By Jim Cooperman, Observer contributor
Thanks in large part to efforts of four teachers who emigrated here from Europe; Salmon Arm is a celebrated soccer community. At the peak twenty years ago, there were more players per capita in Salmon Arm than anywhere else in Canada.
While these numbers are lower now, the popularity of the sport remains very high given the number of fields, players, and teams in Salmon Arm, plus the new Little Mountain field house and sports complex, the indoor facility in the old arena and the very active Shuswap Youth Soccer Association.
While many local residents are well aware of Tom Brighouse’s contributions to education, local naturalists and the music scene, fewer know about his long association with soccer.
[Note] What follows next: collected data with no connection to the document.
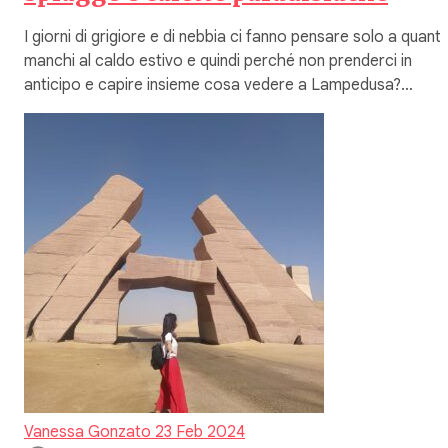
I giorni di grigiore e di nebbia ci fanno pensare solo a quant
manchi al caldo estivo e quindi perché non prenderci in
anticipo e capire insieme cosa vedere a Lampedusa?…
Vanessa Gonzato
23 Feb 2024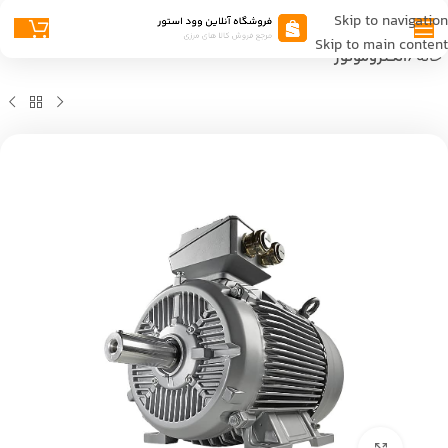
Skip to navigation
Skip to main content
خانه
الکتروموتور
He is one of the four teachers who helped expand the local soccer program and is the only one left still kicking the ball. Tom grew up in rural England near Liverpool playing football (soccer) in school and when he became the captain they only lost one game.
It did not take long after he arrived in Salmon Arm in 1956 to teach that he took charge of the soccer program at Jackson Junior High.
In 1975, local community soccer enthusiasts organized a minor soccer program outside the school system. Eric Walters, who arrived from Wales in 1958 to also teach here, led the effort to organize the first Shuswap minor league.
In the beginning, no records were kept of wins or losses, and as today, the emphasis was on teaching good sportsmanship rather than focusing on winning.
The young players only needed to bring a dollar and a white and black shirt to identify which team they played for.
For Eric and his wife Mati, it was a family sport, as all of their five sons played and later helped with coaching or refereeing.
In the early days, there was one men’s team that played in the Okanagan League. Tom remembers how the orchardist team in Penticton that was largely Portuguese often played very rough and when they returned home some of their players had to take a week off work to heal their injuries.
By the late 1970s, it was time to start a Salmon Arm league.
There were two other key teachers who helped with both the minor soccer and the new Shuswap league. Jim Kennedy came from Scotland to teach French at the high school and he was both an active player until his knees gave out and a coach.
As an orphan growing up in Holland, Joe Verderman played soccer and was a track and field star. He took advantage of a settlement program to immigrate to Canada where he eventually settled in Salmon Arm in 1969 to teach at J.L. Jackson.
With more skilled players in the community thanks to the popular youth soccer program it did not take long for a number of teams to develop, including the Sicamous Spartans, the D-Dutchman Rowdies, the Dairyland Exiles, the Jock Shop Drillers and the Internationals.
Beginning in 1980, Eric helped organize a major tournament every year during the long weekend in August that attracted teams from Kamloops, Vernon and Kelowna and as far away as Edmonton, Calgary, Victoria and Vancouver.
In 1982, the League took a chance and booked the Vancouver Whitecaps for an exhibition game, hoping that this would attract a paying crowd of spectators.
Unfortunately, the fans did not materialize and it took the group five years to pay off the debt.
As Tom explained, soccer skills do not come naturally, because “our brains are better connected to our hands than our feet.”
Thus it is critical to start training players at the youngest possible age.
In the Shuswap Youth Soccer Association, there are now five divisions; beginning with kids aged 3 to 5 up to ages 15 to 18.
The legacy left by these four dedicated men on the soccer pitch, who coached, refereed and organized the teams and the games and were true leaders in the local sporting scene, carries on today.
In 2014, the City of Salmon Arm recognized Eric Walters’ contribution to the sport when council voted unanimously to rename Soccer Field #1 in Blackburn Park, Walters Field.